Almost every single Trails game is also available DRM-free with achievements on GOG. The only one missing is the latest game (which has a "coming soon" page). The series goes on sale on GOG pretty frequently, too.

Also, examine every chest twice: once to open it and once to see the "empty chest" dialogue. The English localizers noticed that, in the Japanese version of the game, instead of having the empty chests call a single line of dialogue multiple times, each chest had its own line to call. (It was the same thing copied and pasted every single time.) So they had some fun with it and made nearly every empty chest have unique dialogue.

Also, just today, during the Nintendo Direct Partner Showcase, The Legend of Heroes: Trails in the Sky the 1st, a remake of the first game in full 3D with the modern Trails aesthetic, was announced for a 2025 release worldwide. Though I don't know how faithful it'll be to the original game or to its localization. So you could wait for that if you want or just play the original trilogy immediately. But, again, the originals still hold up really well.

Turing Complete

It is a game about building functional computer by combining logic gates. Game arranged in series of small puzzles to make it digestible for people without electric engineering degree like me. You slowly build new components, so you can use them later as higher level abstraction until you get to the point of having to program your own computer to solve further puzzles. If you curious how computers work, this game is a gem.

Twinsen's Little Big Adventure 2 Classic (aka LBA2 or Twinsen's Adventure)

You are Twinsen, a little tank-like controlled character that's about to go on an adventure to save his planet!

The tank controls may be getting a bit used to, but you can jump, roll to the side, hop backwards, etc, so you can apply some creativity to your movement. Shout out to the Magicball Network for staying alive all those years!

Go out there, meet a godess, defeat a dictator!

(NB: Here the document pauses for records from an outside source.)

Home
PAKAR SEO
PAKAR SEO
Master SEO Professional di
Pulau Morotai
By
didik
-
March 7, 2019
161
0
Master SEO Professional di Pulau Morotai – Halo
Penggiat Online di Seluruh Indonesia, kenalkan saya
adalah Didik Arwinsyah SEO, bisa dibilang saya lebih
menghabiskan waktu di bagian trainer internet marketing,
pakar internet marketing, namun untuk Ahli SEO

So weird to downvote one of my favorite childhood games

Avorion - In which you command and build a spaceship designed by yourself (or others on the internet). Soon you have AIs you command and space stations you own. The game allows you to lean as much or as little as you want into the fleet command and economy aspects. If you want, you can just pilot one big-ass ship and do it all alone.

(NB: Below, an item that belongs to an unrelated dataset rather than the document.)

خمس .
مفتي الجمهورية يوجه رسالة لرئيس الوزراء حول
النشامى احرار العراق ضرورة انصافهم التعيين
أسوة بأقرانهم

I had a good amount of fun with this game, it's a shame I have to downvote it. It was a little difficult to get into at first, but I stuck with it and had a lot of fun. I chose to develop a big-ass ship like you speak of and eventually became a lumpy Death Star knockoff.

Severed Steel is a single-player FPS featuring a fluid stunt system, destructible voxel environments, loads of bullet time, and a unique one-armed protagonist. It's you, your trigger finger, and a steel-toed boot against a superstructure full of bad guys. Chain together wall runs, dives, flips, and slides to take every last enemy down.

SteamDB | ProtonDB

Downvoting due to rules, but this is a favorite of mine, the music is obscenely good, too

Unrelated question: did you manually copied and formatted the SteamDB/ProtonDB links, or did you use any add-on?

I manually searched for the SteamDB and ProtonDB links for this game on Google, copied the link, selected the "SteamDB" text in the comment textbox and pasted with the Ctrl+V shortcut. Same with game name. Lemmy did Markdown itself 🙃

From the depths for me is a vehicle building game that's targeted to whoever likes tuning little systems. Haven't seen anyone know of it besides in the community itself. It's a bit like toying around with Lego technic. There's also quite a few more obscure versions of it, but I put this one out because I like it best.

VoxeLibre, what started out as a Minecraft clone is now trying to go it's own way. Does what it says on the tin. Being not quite MC gives it something fresh, yet familiar imo.